With support dwindling, bandh call loses steam

Auto, taxi driver associations have also withdrawn their support, but Vatal Nagaraj sticks to his guns

December 30, 2021 01:01 am | Updated 01:01 am IST - Bengaluru

A file photo of activists requesting commuters to participate in the Karnataka bandh call on December 31, in Bengaluru.

A file photo of activists requesting commuters to participate in the Karnataka bandh call on December 31, in Bengaluru.

As more organisations that had earlier supported the Karnataka bandh call on December 31 reversing their decision on Wednesday, the strike is unlikely to affect daily life.

This comes amidst an appeal by Chief Minister Basavaraj Bommai to call off the bandh plan. “We have already taken action against the vandals and are examining legal options to ban the Maharashtra Ekikaran Samiti (MES),” he said in Hubballi.

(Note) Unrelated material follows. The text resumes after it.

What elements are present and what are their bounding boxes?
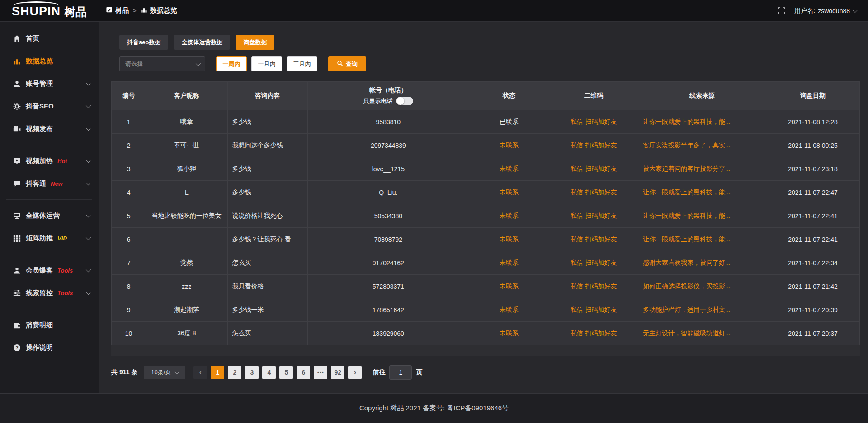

However, Kannada activist Vatal Nagaraj, who has given the bandh call, is firm on going ahead with it. Praveen Shetty, leader of one of the Karnataka Rakshana Vedike factions, who had earlier supported the bandh call, wrote an open letter on Wednesday arguing for postponing the strike, as businesses battered by the pandemic hoped to make some recovery on New Year’s Eve. “We will try to convince Vatal Nagaraj to restrategise,” he told presspersons.

Karnataka Rakshana Vedike, led by T. A. Narayana Gowda who has not supported the bandh call, has announced a protest rally to Raj Bhavan on Thursday “to build pressure on the Union Government to ban MES”. With both factions of KRV not supporting the call, it would have no workers on the ground to mobilise support and enforce the bandh, police said.

Multiple transport associations, including those connected to cabs and autorickshaws, have also withdrawn their support. “We supported the bandh call to support the Kannada cause, but since there is no unity among Kannada organisations themselves, we have withdrawn our support. Individuals can take a call on their participation,” said Tanveer Pasha, president, Ola Uber Drivers and Owners’ Association.

M. Manjunath, president, Adarsha Auto and Taxi Drivers’ Association, said they had also left it to individual drivers to take a call as the association had withdrawn support. “We had also not factored in the night curfew. We thought we could do business after 6 p.m., but now even that is hit,” he said.

The Kannada film industry, hospitality industry, and several trade bodies have announced though they would “morally support” the cause. They were already reeling under heavy losses and would not shut down businesses.